Obviously, this company has always been focused on profitability, but I think a better measure of our success as a management team is going to be on EPS growth and cash flow. That’s the reason that we’re doing that.
I want to make sure that everyone knows we’re going to report revenue by segment. We’re going to have the same transparency in reporting that we always have, but it’s going to give us some degrees of freedom to improve the management of this Company by just guiding to EPS.
Cathie Lesjak – EVP and CFO responded: I can answer your question around where we think we can take share, we’ll be focused on profitable growth.
That has not limited us in the past to go ahead and gain share. Right now our guidance is really reflective of an uncertain macro environment at large and we believe that we’ll be able to continue to maintain or gain share in a number of our key segments.
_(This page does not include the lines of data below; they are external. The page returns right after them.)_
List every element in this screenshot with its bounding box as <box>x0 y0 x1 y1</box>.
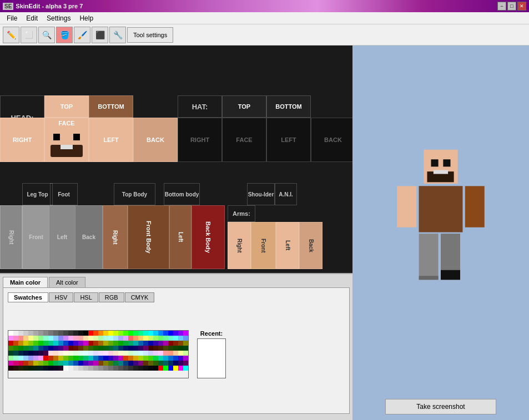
color-swatch[interactable] <box>103 346 108 351</box>
hat-back[interactable]: BACK <box>311 118 352 162</box>
color-swatch[interactable] <box>28 331 33 336</box>
color-swatch[interactable] <box>153 336 158 341</box>
color-swatch[interactable] <box>53 331 58 336</box>
color-swatch[interactable] <box>93 346 98 351</box>
color-swatch[interactable] <box>33 336 38 341</box>
color-swatch[interactable] <box>58 361 63 366</box>
pencil-tool-button[interactable]: ✏️ <box>3 27 19 43</box>
color-swatch[interactable] <box>118 366 123 371</box>
color-swatch[interactable] <box>158 366 163 371</box>
color-swatch[interactable] <box>58 351 63 356</box>
color-swatch[interactable] <box>43 351 48 356</box>
color-swatch[interactable] <box>143 366 148 371</box>
color-swatch[interactable] <box>73 356 78 361</box>
color-swatch[interactable] <box>118 346 123 351</box>
color-swatch[interactable] <box>183 331 188 336</box>
color-swatch[interactable] <box>168 346 173 351</box>
color-swatch[interactable] <box>78 366 83 371</box>
menu-settings[interactable]: Settings <box>42 13 75 23</box>
color-swatch[interactable] <box>113 341 118 346</box>
eyedropper-tool-button[interactable]: 🔍 <box>38 27 55 43</box>
recent-color-cell[interactable] <box>203 339 209 345</box>
back-leg[interactable]: Back <box>75 205 103 269</box>
color-swatch[interactable] <box>173 336 178 341</box>
color-swatch[interactable] <box>178 336 183 341</box>
brush-tool-button[interactable]: 🖌️ <box>74 27 90 43</box>
arm-left[interactable]: Left <box>276 222 299 269</box>
color-swatch[interactable] <box>143 356 148 361</box>
color-swatch[interactable] <box>138 361 143 366</box>
color-swatch[interactable] <box>103 351 108 356</box>
color-swatch[interactable] <box>123 336 128 341</box>
color-swatch[interactable] <box>33 341 38 346</box>
color-swatch[interactable] <box>68 356 73 361</box>
color-swatch[interactable] <box>33 351 38 356</box>
color-swatch[interactable] <box>153 346 158 351</box>
color-swatch[interactable] <box>53 346 58 351</box>
color-swatch[interactable] <box>128 331 133 336</box>
recent-color-cell[interactable] <box>209 367 214 372</box>
color-swatch[interactable] <box>118 341 123 346</box>
recent-color-cell[interactable] <box>214 350 220 356</box>
color-swatch[interactable] <box>123 331 128 336</box>
color-swatch[interactable] <box>13 346 18 351</box>
color-swatch[interactable] <box>28 356 33 361</box>
hat-left[interactable]: LEFT <box>266 118 311 162</box>
color-swatch[interactable] <box>48 361 53 366</box>
color-swatch[interactable] <box>123 361 128 366</box>
color-swatch[interactable] <box>123 356 128 361</box>
color-swatch[interactable] <box>98 341 103 346</box>
right-leg[interactable]: Right <box>0 205 22 269</box>
color-swatch[interactable] <box>158 341 163 346</box>
color-swatch[interactable] <box>98 331 103 336</box>
color-swatch[interactable] <box>173 331 178 336</box>
color-swatch[interactable] <box>28 341 33 346</box>
color-swatch[interactable] <box>168 336 173 341</box>
color-swatch[interactable] <box>68 341 73 346</box>
color-swatch[interactable] <box>128 351 133 356</box>
color-swatch[interactable] <box>68 351 73 356</box>
color-swatch[interactable] <box>8 366 13 371</box>
color-swatch[interactable] <box>83 331 88 336</box>
fill-tool-button[interactable]: 🪣 <box>56 27 73 43</box>
color-swatch[interactable] <box>128 361 133 366</box>
color-swatch[interactable] <box>143 346 148 351</box>
color-swatch[interactable] <box>8 341 13 346</box>
color-swatch[interactable] <box>38 341 43 346</box>
color-swatch[interactable] <box>63 341 68 346</box>
color-swatch[interactable] <box>168 341 173 346</box>
color-swatch[interactable] <box>173 356 178 361</box>
color-swatch[interactable] <box>113 331 118 336</box>
color-swatch[interactable] <box>8 351 13 356</box>
recent-color-cell[interactable] <box>220 356 225 361</box>
color-swatch[interactable] <box>13 366 18 371</box>
color-swatch[interactable] <box>98 346 103 351</box>
color-swatch[interactable] <box>138 356 143 361</box>
recent-color-cell[interactable] <box>203 361 209 367</box>
color-swatch[interactable] <box>183 366 188 371</box>
color-swatch[interactable] <box>33 361 38 366</box>
color-swatch[interactable] <box>98 336 103 341</box>
hat-face[interactable]: FACE <box>222 118 266 162</box>
color-swatch[interactable] <box>23 346 28 351</box>
color-swatch[interactable] <box>183 356 188 361</box>
color-swatch[interactable] <box>163 351 168 356</box>
color-swatch[interactable] <box>93 331 98 336</box>
rgb-tab[interactable]: RGB <box>99 292 124 302</box>
color-swatch[interactable] <box>48 346 53 351</box>
color-swatch[interactable] <box>153 366 158 371</box>
tool-settings-button[interactable]: Tool settings <box>127 27 173 43</box>
color-swatch[interactable] <box>158 331 163 336</box>
color-swatch[interactable] <box>148 351 153 356</box>
color-swatch[interactable] <box>53 356 58 361</box>
color-swatch[interactable] <box>158 336 163 341</box>
color-swatch[interactable] <box>173 346 178 351</box>
color-swatch[interactable] <box>88 366 93 371</box>
color-swatch[interactable] <box>38 331 43 336</box>
recent-color-cell[interactable] <box>198 372 203 378</box>
color-swatch[interactable] <box>183 341 188 346</box>
alt-color-tab[interactable]: Alt color <box>49 277 85 287</box>
color-swatch[interactable] <box>138 341 143 346</box>
color-swatch[interactable] <box>178 351 183 356</box>
color-swatch[interactable] <box>53 366 58 371</box>
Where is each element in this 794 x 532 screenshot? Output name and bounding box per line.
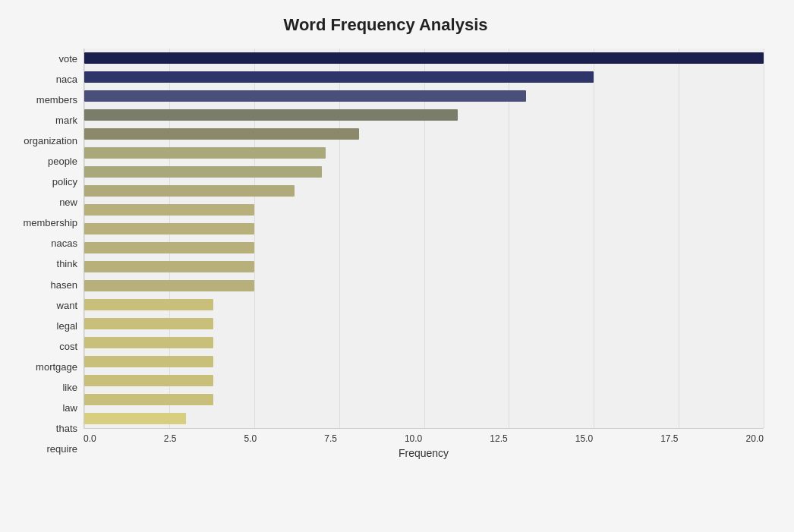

Brian Alexander – Raymond James asked: Just to follow-up on M&A, you said you aren’t interested in any major acquisitions near-term because you think HP doesn’t have major strategic holes to fill or would you rather just straighten the balance sheet following the Autonomy acquisition and focus on execution? Is the lack of M&A appetite more timing-related than strategic decisions around the portfolio?
Meg Whitman – President and CEO responded: I’d say it’s a bit of both, but first and foremost is timing.
We’ve got to get back to business fundamentals.
We’ve got to execute.
We’ve got to make improvements in all of our businesses in 2012 and we need to rebuild our balance sheet. So, we may make some small acquisitions that help us–particularly in our software business and other spots–but we’re not going to any big acquisition in 2012.
We’ll evaluate where we are when we get through this rebuilding year; I would characterize it as a reset and rebuilding year.
One other thing I have been struck by is we have a fantastic portfolio of assets. We just need to make them work harder together and we need to run this company as one HP, so that we can bring the full portfolio to bear to solve customer problems. As you probably know, it has been more run historically by business units and not as much synergy between these different portfolio of products that I think we can hugely benefit from.
We can update you when in 2013, but no large acquisitions in 2012.